Without carrying over a single picture, write out the records below exactly.

[Source records]
"""

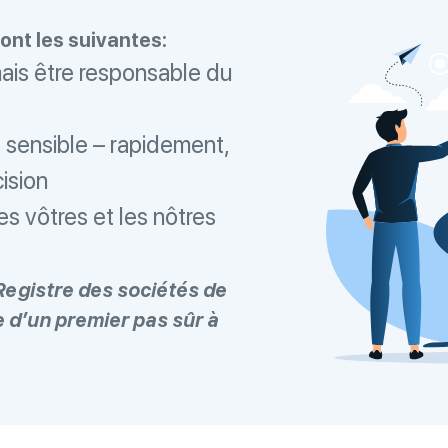
nt les suivantes:
mais être responsable du
sensible – rapidement,
ision
es vôtres et les nôtres
 Registre des sociétés de
 d’un premier pas sûr à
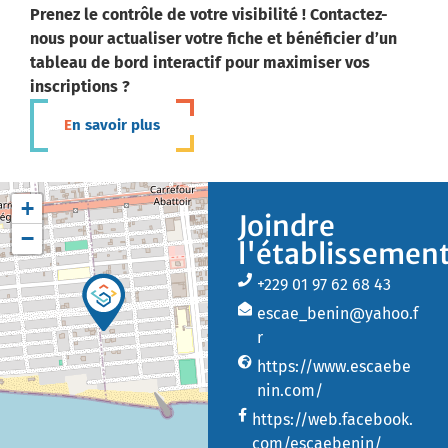
Prenez le contrôle de votre visibilité ! Contactez-
nous pour actualiser votre fiche et bénéficier d’un
tableau de bord interactif pour maximiser vos
inscriptions ?
En savoir plus
+
Joindre
−
l'établissemen
+229 01 97 62 68 43
escae_benin@yahoo.f
r
https://www.escaebe
nin.com/
https://web.facebook.
com/escaebenin/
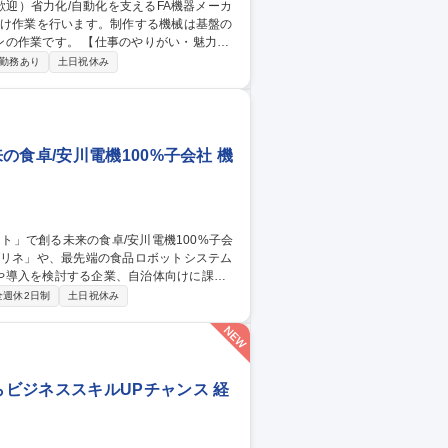
のやりがい・魅力】
物にも代えがたい達成感を味わうことがで
勤務あり
土日祝休み
食卓/安川電機100%子会社 機
や導入を検討する企業、自治体向けに課題
全週休2日制
土日祝休み
提案していく中で、決裁者を意思決定へと
う大きな社会課題に向けて日本や世界を巻き
OJTにより知識習得に向け支援 募集
電機100%子会社
ビジネススキルUPチャンス 経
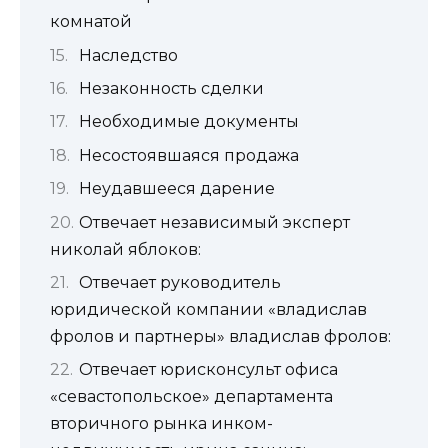
комнатой
Наследство
Незаконность сделки
Необходимые документы
Несостоявшаяся продажа
Неудавшееся дарение
Отвечает независимый эксперт
николай яблоков:
Отвечает руководитель
юридической компании «владислав
фролов и партнеры» владислав фролов:
Отвечает юрисконсульт офиса
«севастопольское» департамента
вторичного рынка инком-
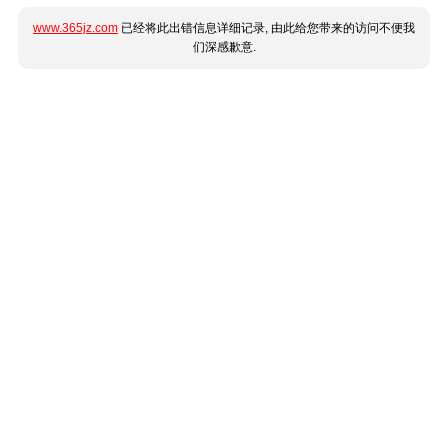
www.365jz.com
已经将此出错信息详细记录, 由此给您带来的访问不便我
们深感歉意.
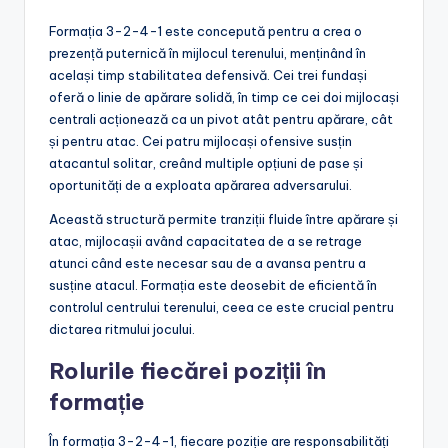
Formația 3-2-4-1 este concepută pentru a crea o
prezență puternică în mijlocul terenului, menținând în
același timp stabilitatea defensivă. Cei trei fundași
oferă o linie de apărare solidă, în timp ce cei doi mijlocași
centrali acționează ca un pivot atât pentru apărare, cât
și pentru atac. Cei patru mijlocași ofensive susțin
atacantul solitar, creând multiple opțiuni de pase și
oportunități de a exploata apărarea adversarului.
Această structură permite tranziții fluide între apărare și
atac, mijlocașii având capacitatea de a se retrage
atunci când este necesar sau de a avansa pentru a
susține atacul. Formația este deosebit de eficientă în
controlul centrului terenului, ceea ce este crucial pentru
dictarea ritmului jocului.
Rolurile fiecărei poziții în
formație
În formația 3-2-4-1, fiecare poziție are responsabilități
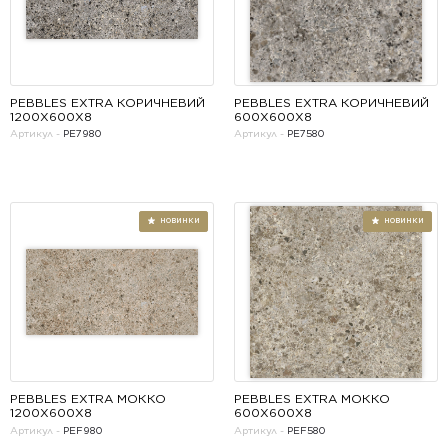
PEBBLES EXTRA КОРИЧНЕВИЙ 
PEBBLES EXTRA КОРИЧНЕВИЙ 
1200Х600Х8
600Х600Х8
Артикул -
PE7980
Артикул -
PE7580
НОВИНКИ
PEBBLES EXTRA МОККО 
PEBBLES EXTRA МОККО 
1200Х600Х8
600Х600Х8
Артикул -
PEF980
Артикул -
PEF580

"""

OUTPUT OF THE EXERCISE:
nt les suivantes:
mais être responsable du
sensible – rapidement,
ision
es vôtres et les nôtres
 Registre des sociétés de
 d’un premier pas sûr à
Prenez le contrôle de votre visibilité ! Contactez-
nous pour actualiser votre fiche et bénéficier d’un
tableau de bord interactif pour maximiser vos
inscriptions ?
En savoir plus
+
Joindre
−
l'établissemen
+229 01 97 62 68 43
escae_benin@yahoo.f
r
https://www.escaebe
nin.com/
https://web.facebook.
com/escaebenin/
のやりがい・魅力】
物にも代えがたい達成感を味わうことがで
勤務あり
土日祝休み
食卓/安川電機100%子会社 機
や導入を検討する企業、自治体向けに課題
全週休2日制
土日祝休み
提案していく中で、決裁者を意思決定へと
う大きな社会課題に向けて日本や世界を巻き
OJTにより知識習得に向け支援 募集
電機100%子会社
ビジネススキルUPチャンス 経
комнатой
Наследство
Незаконность сделки
Необходимые документы
Несостоявшаяся продажа
Неудавшееся дарение
Отвечает независимый эксперт
николай яблоков:
Отвечает руководитель
юридической компании «владислав
фролов и партнеры» владислав фролов:
Отвечает юрисконсульт офиса
«севастопольское» департамента
вторичного рынка инком-
www.365jz.com
已经将此出错信息详细记录, 由此给您带来的访问不便我
们深感歉意.
Formația 3-2-4-1 este concepută pentru a crea o
prezență puternică în mijlocul terenului, menținând în
același timp stabilitatea defensivă. Cei trei fundași
oferă o linie de apărare solidă, în timp ce cei doi mijlocași
centrali acționează ca un pivot atât pentru apărare, cât
și pentru atac. Cei patru mijlocași ofensive susțin
atacantul solitar, creând multiple opțiuni de pase și
oportunități de a exploata apărarea adversarului.
Această structură permite tranziții fluide între apărare și
atac, mijlocașii având capacitatea de a se retrage
atunci când este necesar sau de a avansa pentru a
susține atacul. Formația este deosebit de eficientă în
controlul centrului terenului, ceea ce este crucial pentru
dictarea ritmului jocului.
Rolurile fiecărei poziții în
formație
În formația 3-2-4-1, fiecare poziție are responsabilități
PEBBLES EXTRA КОРИЧНЕВИЙ 
PEBBLES EXTRA КОРИЧНЕВИЙ 
1200Х600Х8
600Х600Х8
Артикул -
PE7980
Артикул -
PE7580
НОВИНКИ
PEBBLES EXTRA МОККО 
PEBBLES EXTRA МОККО 
1200Х600Х8
600Х600Х8
Артикул -
PEF980
Артикул -
PEF580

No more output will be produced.